Klein Lab at Yale • Mechanistic Viewer
Mechanism of ALK activation and inhibition
Inactive
Separated monomers
Drag to rotate. Scroll to zoom. Hover for domain labels.
Unliganded ALK
Before ligand binding, ALK is shown as separated monomers whose handle-pole-PXL GRD is not yet organized into the membrane-parallel signaling arrangement. The membrane pocket that later accepts ALKAL is not productively formed, the EGF-like domain has not yet repositioned, and no symmetric dimer interface is created.
What the model encodes
The ALK ectodomain from membrane-distal to membrane-proximal: the GRD resolved as handle, pole, and PXL, followed by the EGF-like domain, transmembrane helix, and intracellular kinase domain.
Structural anchors
This is a mechanistic cartoon, not an atom-by-atom simulation.
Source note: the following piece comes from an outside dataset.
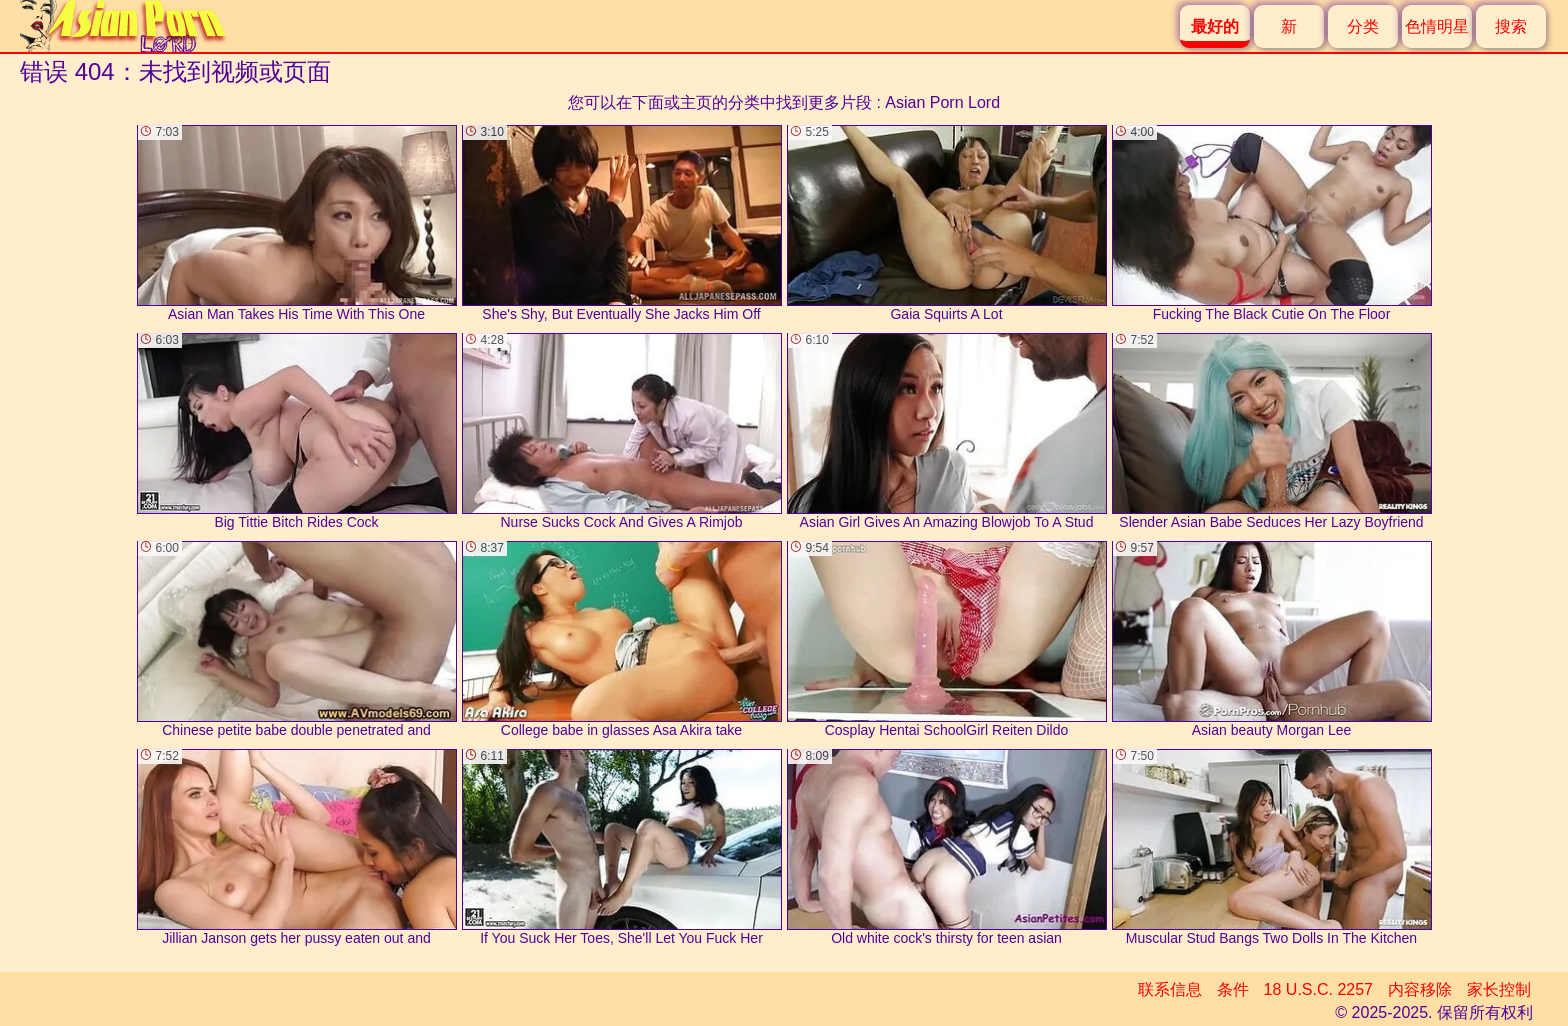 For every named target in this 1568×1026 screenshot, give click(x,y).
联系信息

It is grounded in the structures reported in our Nature paper. Linked PDB entries: 7LS0 (human ALK GRD-ALKAL fusion complex), 7LRZ (human ALK GRD), 7LIR (worm ALK GRD), and 7MK7 (ALKAL2-AD).
Mechanistic logic
Two ligand-bound ALK receptor complexes initially lie roughly parallel to the plane of the membrane. These complexes can then associate to form an antiparallel receptor dimer. The ligand ALKAL helps stabilize this assembly by bridging a “handle” region on one receptor protomer to the PXL (poly-glycine extension loop) of the opposing protomer, effectively stitching the two complexes together and promoting formation of the active dimer.
Antibody blockade
CDX123 is drawn as a PXL-binding blocker that still permits ALKAL engagement at the handle but prevents the dimerization step. FAB125 is drawn as the monovalent handle-binding Fab: it excludes ALKAL but cannot cross-link receptors, so it stays blocking rather than activating. CDX125 is the full handle-binding agonist antibody whose two Fab tips bind two handles at once, cross-link the receptors, exclude ALKAL, and activate ALK.